Ben: Üniversite mezunuyum, sanat tarihi
X: Türkiye'de ne işle meşgulsunuz ?
Ben: Burda satış pazarlama işiyle meşguldum işimi bıraktım, bunun dışında kuru temizleme dükkanı işletiyoruz aile işimiz olarak.
X: Çok güzel, Amerikadaki planınız nedir nereye gideceksiniz ?
Ben: Ds260 formundaki adresimi değiştirdim, Adelphie bölgesine Maryland'a arkadaşlarımın yanına gideceğim ilk etapta burda olacağım.
X: Orda ne iş yapmayı düşünüyorsunuz ?
Ben: Kendi mesleğimi yapana kadar hizmet sektöründe çalışmayı düşünüyorum.
X: Banka hesabınızda ne kadar paranız var ?
(paranız olması gerektiğini biliyor musunuz tarzında birşeyler söyledi fakat o sıra tercüman çevirmedi ya da ben aradaki camdan dolayı sesi duyamadım.)
Ben: 11 bin dolarım var, evet bilgim var.(İngilizce söyledim bunu, tercüman da gülümsedi, bundan sonrası ingilizce Türkçe karışık şekilde ilerledi heyecanımı atmıştım.)
X: Daha önce yurtdısında yaşadınız mı ?
Ben: 4-5 ay kadar Montenegro'da yaşadım ama zaten planlı bir gidiş dönüşdü. (Tercüman, 4-5 aysa sıkıntı yok tarzında birşey söyledi)
X: Vizenizi onaylıyorum, tebrik ederim yeni hayatınızda başarılar dilerim.

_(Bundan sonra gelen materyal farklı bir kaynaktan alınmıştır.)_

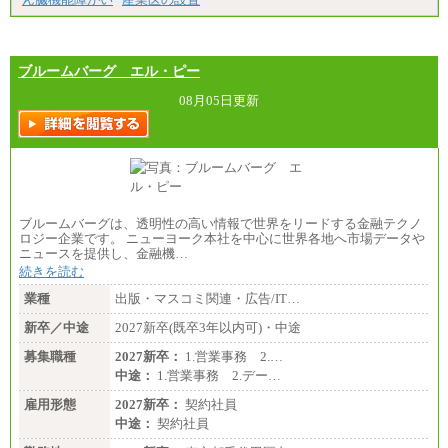
ブルームバーグ エル・ピー
08月05日更新
ブルームバーグは、透明性の高い情報で世界をリードする金融テクノ
ロジー企業です。 ニューヨーク本社を中心に世界各地へ市場データや
ニュースを提供し、金融機…
続きを読む
業種
出版・マスコミ関連・広告/IT…
新卒／中途
2027新卒(既卒3年以内可)・中途
募集職種
2027新卒：
1.営業事務 2.…
中途：
1.営業事務 2.デー…
雇用形態
2027新卒：
契約社員
中途：
契約社員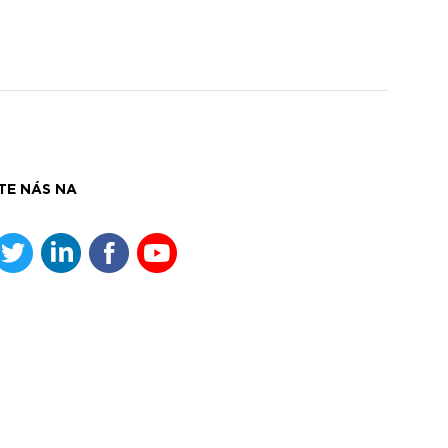
TE NÁS NA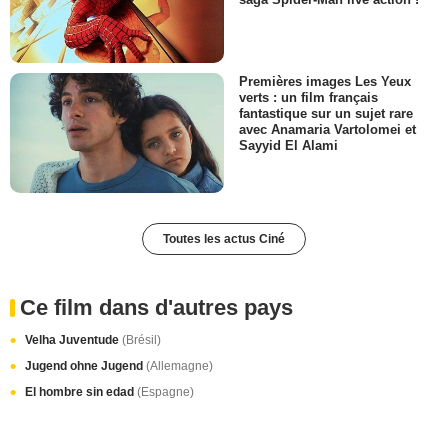
Premières images Les Yeux
verts : un film français
fantastique sur un sujet rare
avec Anamaria Vartolomei et
Sayyid El Alami
Toutes les actus Ciné
Ce film dans d'autres pays
Velha Juventude
(Brésil)
Jugend ohne Jugend
(Allemagne)
El hombre sin edad
(Espagne)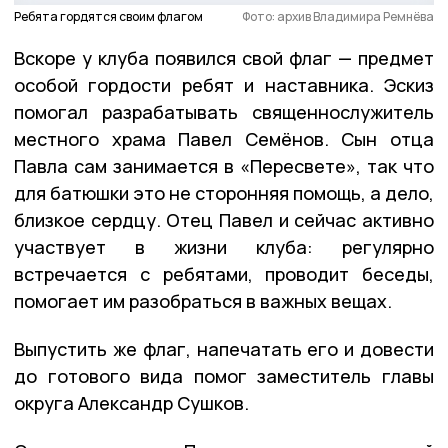
Ребята гордятся своим флагом
Фото: архив Владимира Ремнёва
Вскоре у клуба появился свой флаг — предмет
особой гордости ребят и наставника. Эскиз
помогал разрабатывать священнослужитель
местного храма Павел Семёнов. Сын отца
Павла сам занимается в «Пересвете», так что
для батюшки это не сторонняя помощь, а дело,
близкое сердцу. Отец Павел и сейчас активно
участвует в жизни клуба: регулярно
встречается с ребятами, проводит беседы,
помогает им разобраться в важных вещах.
Выпустить же флаг, напечатать его и довести
до готового вида помог заместитель главы
округа Александр Сушков.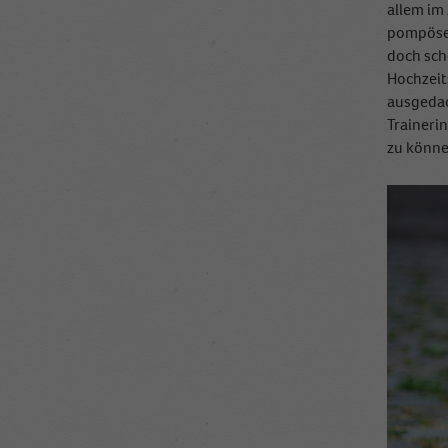
allem im 
pompöser
doch sch
Hochzeit
ausgedac
Trainerin
zu könne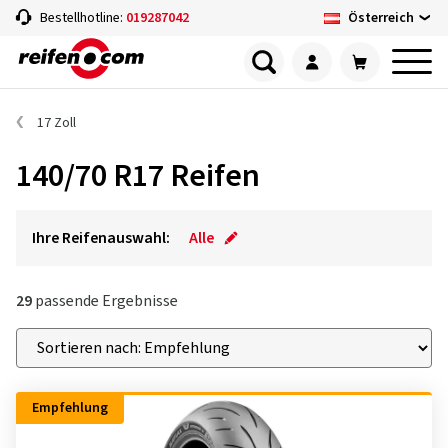
Österreich
Bestellhotline:
019287042
17 Zoll
140/70 R17 Reifen
Ihre Reifenauswahl:
Alle
29
passende Ergebnisse
Empfehlung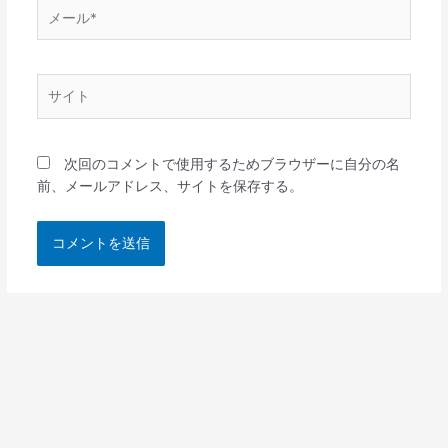
メ
ー
ル
*
サ
イ
ト
次回のコメントで使用するためブラウザーに自分の名
前、メールアドレス、サイトを保存する。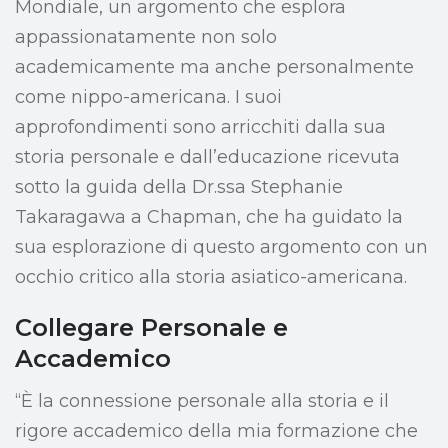
Mondiale, un argomento che esplora
appassionatamente non solo
academicamente ma anche personalmente
come nippo-americana. I suoi
approfondimenti sono arricchiti dalla sua
storia personale e dall’educazione ricevuta
sotto la guida della Dr.ssa Stephanie
Takaragawa a Chapman, che ha guidato la
sua esplorazione di questo argomento con un
occhio critico alla storia asiatico-americana.
Collegare Personale e
Accademico
“È la connessione personale alla storia e il
rigore accademico della mia formazione che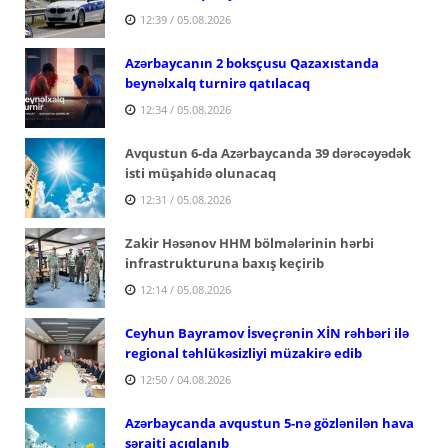
12:39 / 05.08.2026
Azərbaycanın 2 boksçusu Qazaxıstanda
beynəlxalq turnirə qatılacaq
12:34 / 05.08.2026
Avqustun 6-da Azərbaycanda 39 dərəcəyədək
isti müşahidə olunacaq
12:31 / 05.08.2026
Zakir Həsənov HHM bölmələrinin hərbi
infrastrukturuna baxış keçirib
12:14 / 05.08.2026
Ceyhun Bayramov İsveçrənin XİN rəhbəri ilə
regional təhlükəsizliyi müzakirə edib
12:50 / 04.08.2026
Azərbaycanda avqustun 5-nə gözlənilən hava
şəraiti açıqlanıb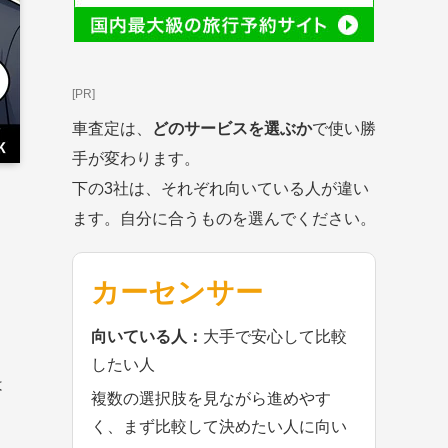
[PR]
車査定は、
どのサービスを選ぶか
で使い勝
手が変わります。
下の3社は、それぞれ向いている人が違い
ます。自分に合うものを選んでください。
、
カーセンサー
向いている人：
大手で安心して比較
したい人
は
複数の選択肢を見ながら進めやす
く、まず比較して決めたい人に向い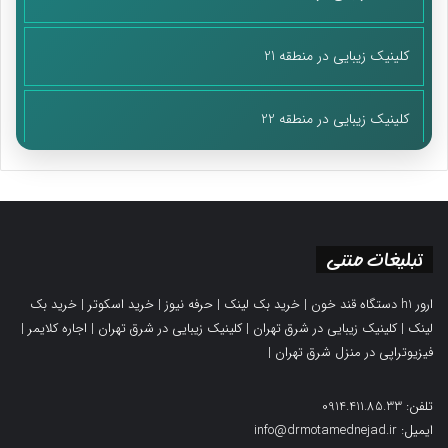
کلینیک زیبایی در منطقه 21
کلینیک زیبایی در منطقه 22
تبلیغات متنی
ارور h1 دستگاه قند خون
|
خرید بک لینک
|
حرفه نیوز
|
خرید اسکوتر
|
خرید بک
لینک
|
کلینیک زیبایی در شرق تهران
|
کلینیک زیبایی در شرق تهران
|
اجاره کلایمر
|
فیزیوتراپی در منزل شرق تهران
|
تلفن: 0914.411.85.33
ایمیل: info@drmotamednejad.ir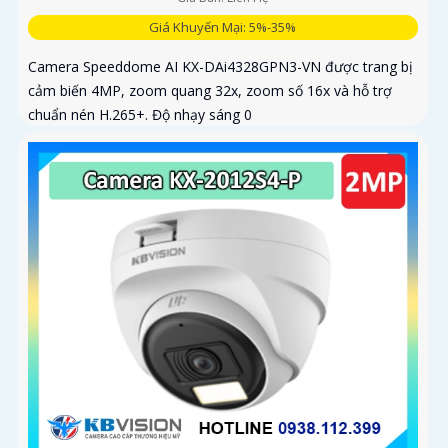
Giá Khuyến Mại: 5%-35%
Camera Speeddome AI KX-DAi4328GPN3-VN được trang bị
cảm biến 4MP, zoom quang 32x, zoom số 16x và hỗ trợ
chuẩn nén H.265+. Độ nhạy sáng 0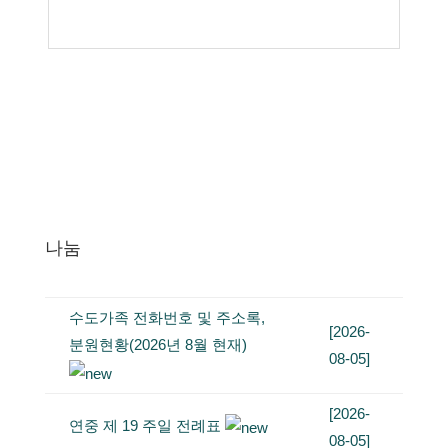
나눔
수도가족 전화번호 및 주소록,
[2026-
분원현황(2026년 8월 현재)
08-05]
[2026-
연중 제 19 주일 전례표
08-05]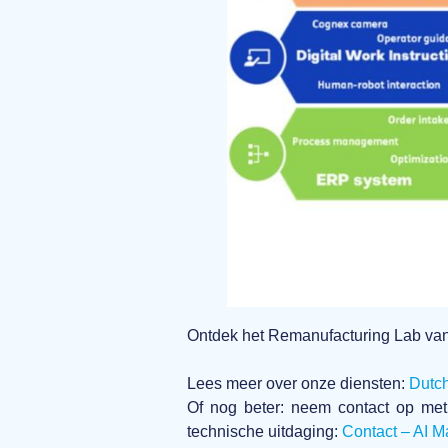
Ontdek het Remanufacturing Lab v
Lees meer over onze diensten:
Dutch
Of nog beter: neem contact op met
technische uitdaging:
Contact – AI M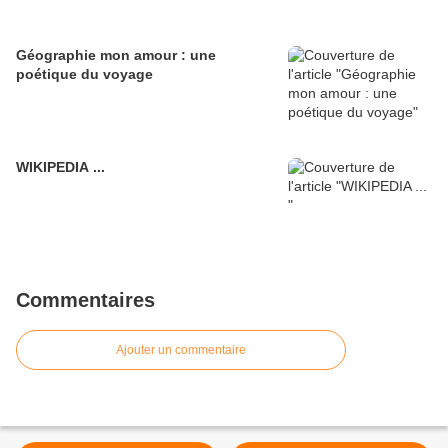
Géographie mon amour : une
poétique du voyage
WIKIPEDIA ...
Commentaires
Ajouter un commentaire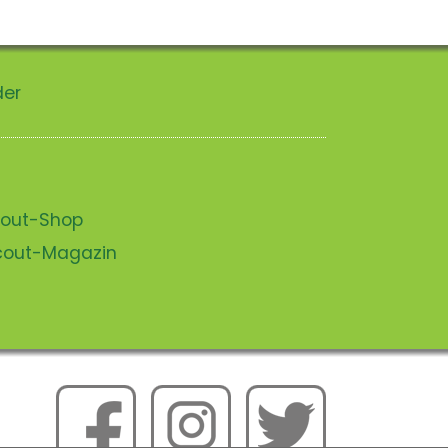
der
scout-Shop
scout-Magazin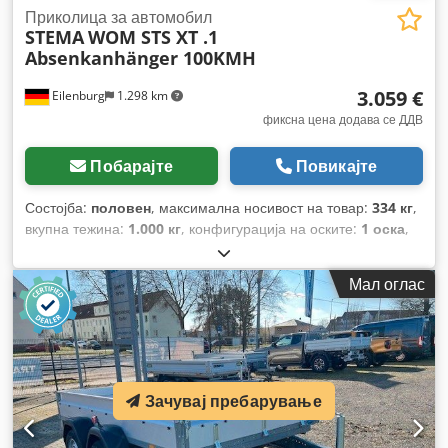
Приколица за автомобил
STEMA
WOM STS XT .1
Absenkanhänger 100KMH
3.059 €
Eilenburg
1.298 km
фиксна цена додава се ДДВ
Побарајте
Повикајте
Состојба:
половен
, максимална носивост на товар:
334 кг
,
вкупна тежина:
1.000 кг
, конфигурација на оските:
1 оска
,
прва регистрација:
03/2026
, должина на товарниот
простор:
2.530 мм
, ширина на товарниот простор:
1.300
Мал оглас
мм
, висина на просторот за товарење:
80 мм
, вкупна
ширина:
1.995 мм
, вкупна висина:
400 мм
,
Зачувај пребарување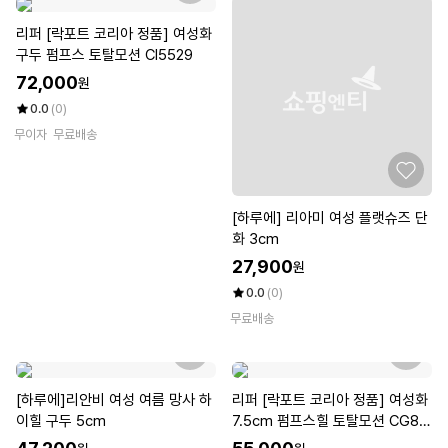
리퍼 [락포트 코리아 정품] 여성화
구두 펌프스 토탈모션 CI5529
72,000
원
0.0
(0)
무이자
무료배송
[하루에] 리아미 여성 플랫슈즈 단
화 3cm
27,900
원
0.0
(0)
무료배송
[하루에]리안비 여성 여름 망사 하
리퍼 [락포트 코리아 정품] 여성화
이힐 구두 5cm
7.5cm 펌프스힐 토탈모션 CG83
38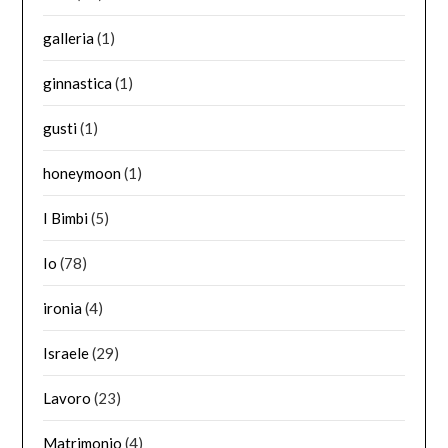
galleria
(1)
ginnastica
(1)
gusti
(1)
honeymoon
(1)
I Bimbi
(5)
Io
(78)
ironia
(4)
Israele
(29)
Lavoro
(23)
Matrimonio
(4)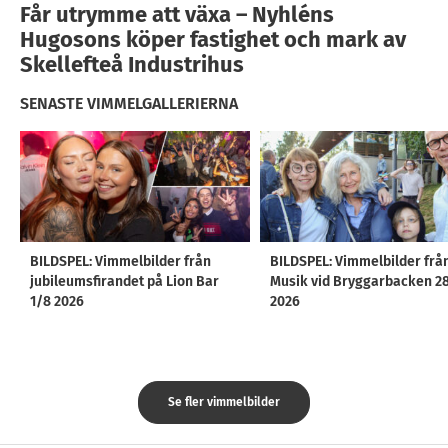
Får utrymme att växa – Nyhléns
Hugosons köper fastighet och mark av
Skellefteå Industrihus
SENASTE VIMMELGALLERIERNA
BILDSPEL: Vimmelbilder från
BILDSPEL: Vimmelbilder frå
jubileumsfirandet på Lion Bar
Musik vid Bryggarbacken 2
1/8 2026
2026
Se fler vimmelbilder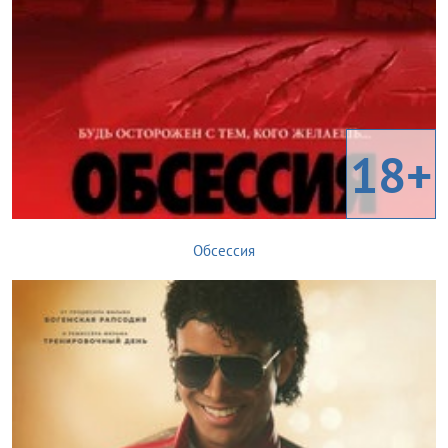
18+
Обсессия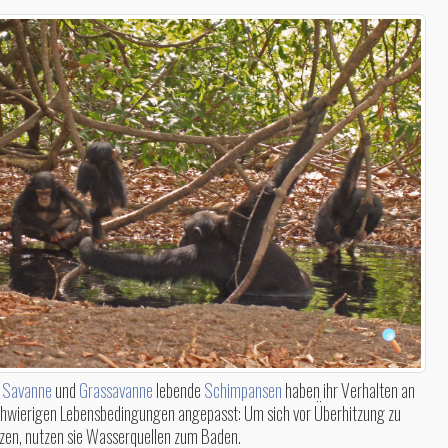
r
Savanne
und
Grassavanne
lebende
Schimpansen
haben ihr Verhalten an
chwierigen Lebensbedingungen angepasst: Um sich vor Überhitzung zu
zen, nutzen sie Wasserquellen zum Baden.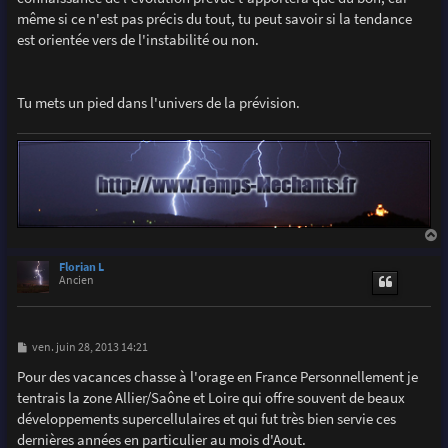
même si ce n'est pas précis du tout, tu peut savoir si la tendance
est orientée vers de l'instabilité ou non.
Tu mets un pied dans l'univers de la prévision.
a
u
Florian L
t
Ancien
M
ven. juin 28, 2013 14:21
e
s
Pour des vacances chasse à l'orage en France Personnellement je
s
tentrais la zone Allier/Saône et Loire qui offre souvent de beaux
a
g
développements supercellulaires et qui fut très bien servie ces
e
dernières années en particulier au mois d'Aout.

Ben: Çok teşekkür ederim, sağolun.
Birkaç cümle ingilizce konuşarak gülümsedik, ama inanın ne konuştuğumu hatırlamıyorum bile, o sırada arkama baktığımda yaklaşık 50-60 kişinin arkamda olduğunu ve ben mülakatı yaparken arkamdaki sandalyelerde oturup sıra beklediklerini ve beni izlediklerini henüz yeni farkedebilmiştim.
X: Buyrun,(Pasaportumu uzattı)
Ben: Teşekkürler ( Pasaportu aldım)
X: aa hayır bunu size vermemem gerekiyordu kafam karıştı pardon (gülerek)
Ben: Evet, bunun PTT'yle bana gelmesi gerekiyordu benim de kafam karıştı. (gülerek)
X: (Türkçe şekilde) Bir haftaya PTT, tebrik ederim tekrar.
Ben: Çok teşekkürler, iyi günler
Çok uzun gibi görünen bu diyaloglar yaklaşık 1 buçuk dakika sürmedi bile. Heyecandan gece 1 dakika uyumamamı gerektirecek birşey olmadığını mülakat bitince farkettim.
Konsolosluktan dışarı çıktığımda, konsolosluğun hemen önünde turist vizesine kavuşmuş birkaç genç arkadaşın Vlog tarzında bir çekim yaptıklarını, ve polisler ve ordaki birkaç abi tarından ''Çekim yapmayın kameralardan tespit edilirse vizenizin yanma ihtimali var'' şeklinde uyarıldıklarını gördüm. Doğruluğunu bilemem ama dikkat etmekte fayda var.
Birkaç gün Ankarada vakit geçirdikten sonra İzmir'e döndüm bir hafta sonra PTT'den pasaportumu aldım ve 14 Nisan tarihinde Washington DC'ye yola çıkmak için geri sayıma başladım.
Umarım Ankara'nın bu yılın devamında artık hızlandığı, mülakat dağıtmaya başladığı, dosya taşımak isteyenlerin, current bekleyenlerin, hayallerine ulaştığı bir yıl olur.